Bridesmaids: A Ladybrain Review

In the feminist blogosphere, Judd Apatow’s name is synonymous with dude-bros, high-maintenance shrews and man-children. The writer and director who brought us some of the biggest sleeper hits of the early 2000s—The 40-Year-Old Virgin and Knocked Up among them—has made his name with a series of movies about immature, loveable losers and the women who settle for them. After seeing much success with movies he wrote and directed, he produced a series of films that promising actors wrote, often starring themselves—Jason Segal wrote Forgetting Sarah Marshall and Seth Rogen wrote Superbad and Pineapple Express. In films like these, the women who reject our slacker protagonists are demonized and punished accordingly. For sins against Veronica Mars, the feminist blogosphere regards Apatow’s name with almost as much distain as Roman Polanski’s.

So imagine my conflicted feelings when Apatow approached a talented, hilarious actress to write a film for him to produce.

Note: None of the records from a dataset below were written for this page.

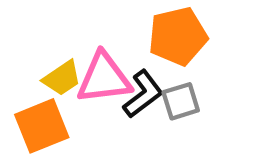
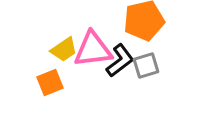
orange square: (42, 126) -> (50, 83), size x0.7

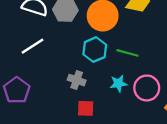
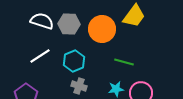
cyan hexagon: (95, 50) -> (74, 61), moved

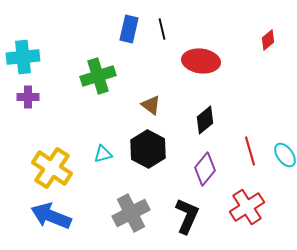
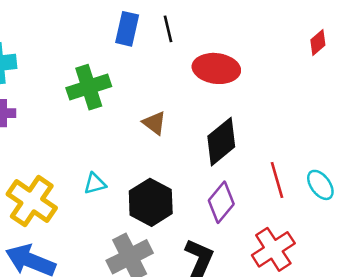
red diamond: (268, 40) -> (318, 42), moved
black diamond: (205, 120) -> (221, 142), size x1.4
black hexagon: (148, 149) -> (151, 202), moved

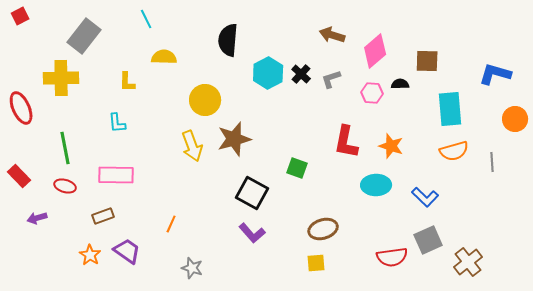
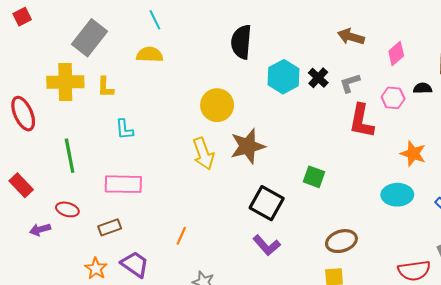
pink diamond: (375, 51) -> (396, 54), size x0.7
yellow semicircle: (164, 57) -> (150, 55), moved
yellow L-shape: (127, 82) -> (105, 87), moved
red L-shape: (346, 142) -> (361, 121), moved
red ellipse: (65, 186) -> (67, 209), moved

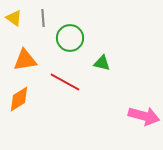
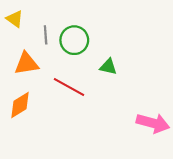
gray line: (43, 18) -> (46, 35), moved

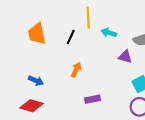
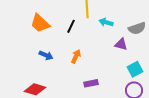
orange trapezoid: (37, 34) -> (40, 23), turned -35
blue arrow: (36, 81) -> (46, 55), moved

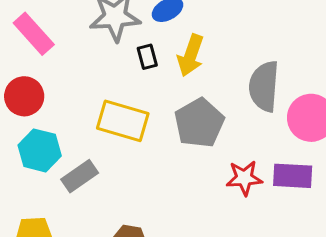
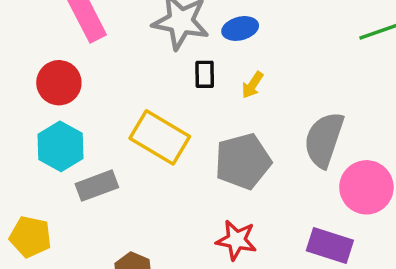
yellow arrow: (191, 55) -> (252, 85), size x0.6
red star: (244, 178) -> (236, 240), moved

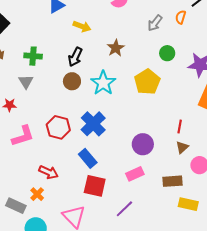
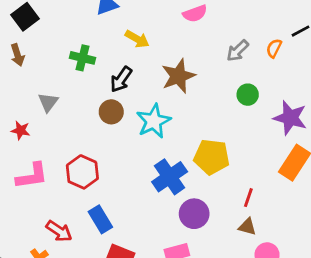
brown star: (116, 48) -> (178, 76), size x1.4
green cross: (33, 56) -> (83, 58), moved
yellow pentagon: (147, 82) -> (212, 157), moved, turned 30
blue cross: (93, 124) -> (170, 177), moved
brown triangle: (182, 147) -> (247, 227), turned 48
blue rectangle: (88, 158) -> (100, 219), moved

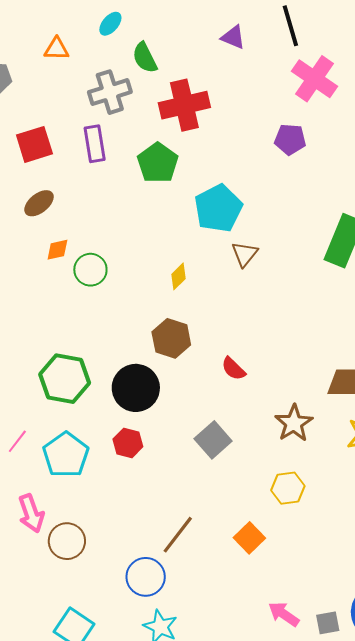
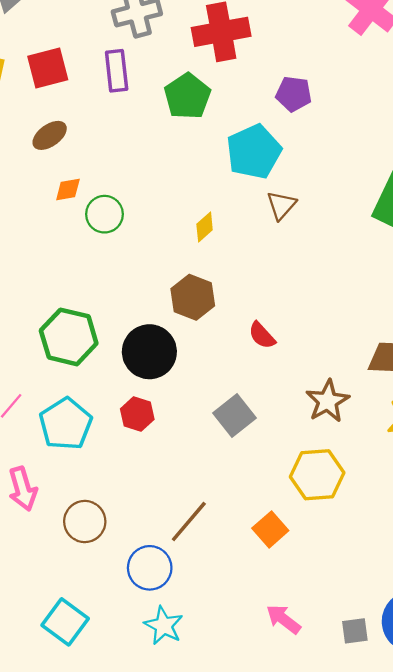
purple pentagon: (290, 139) -> (294, 94), moved
yellow hexagon: (288, 488) -> (317, 475), size x1.4
brown circle: (67, 541) -> (85, 522), moved
pink arrow: (284, 614) -> (283, 619), moved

Feminists have largely seemed to get behind Bridesmaids, released three weeks ago, despite Apatow’s presence as a producer under the theory that if this film doesn’t do well at the box office, a woman-centered ensemble comedy will never be made in Hollywood ever again. Feminist icons implored women to show up at the box office in bridesmaids dresses. The biggest women in Hollywood website reports weekly on the film’s profits and box-office performance. Most dutiful feminists made their way to the theaters opening weekend, and the rest of us have filed in in the ensuing weeks.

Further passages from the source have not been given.